About this exercise: An exact copy of the entries below is needed, with every picture left out.

Dataset records:

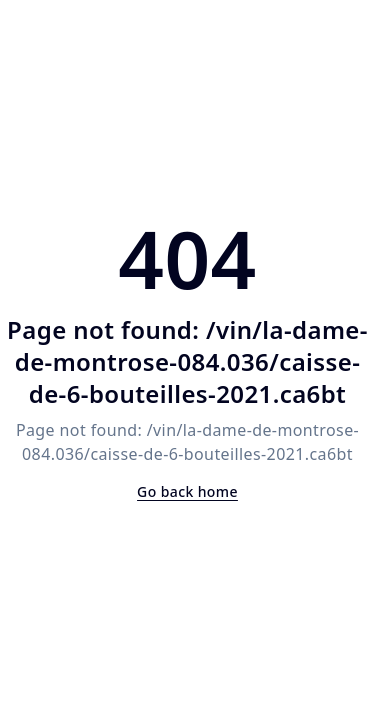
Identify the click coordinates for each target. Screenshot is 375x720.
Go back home (187, 491)
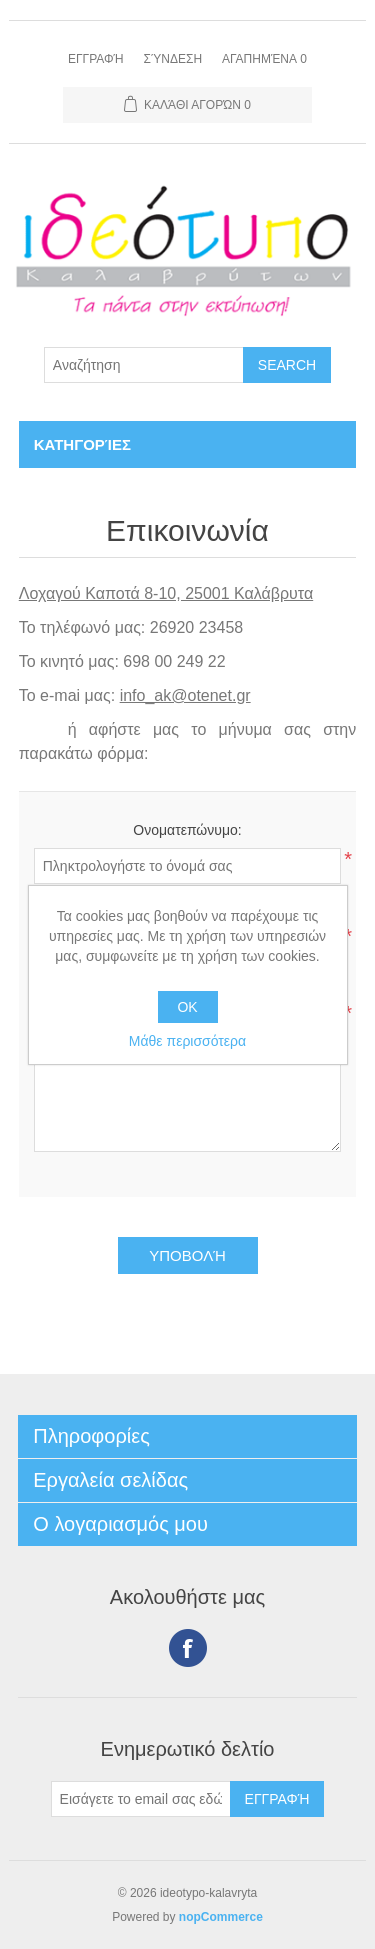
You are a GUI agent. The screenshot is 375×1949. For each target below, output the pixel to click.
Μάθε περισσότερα (187, 1041)
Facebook (188, 1648)
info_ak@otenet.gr (185, 695)
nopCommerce (221, 1917)
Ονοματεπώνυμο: (187, 830)
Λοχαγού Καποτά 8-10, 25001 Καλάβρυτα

Result of this exercise:
Identify the click coordinates for each target. Screenshot is 375x720.
Go back home (187, 491)
You are a GUI agent. The screenshot is 375×1949. For each target below, output the pixel to click.
Μάθε περισσότερα (187, 1041)
Facebook (188, 1648)
info_ak@otenet.gr (185, 695)
nopCommerce (221, 1917)
Ονοματεπώνυμο: (187, 830)
Λοχαγού Καποτά 8-10, 25001 Καλάβρυτα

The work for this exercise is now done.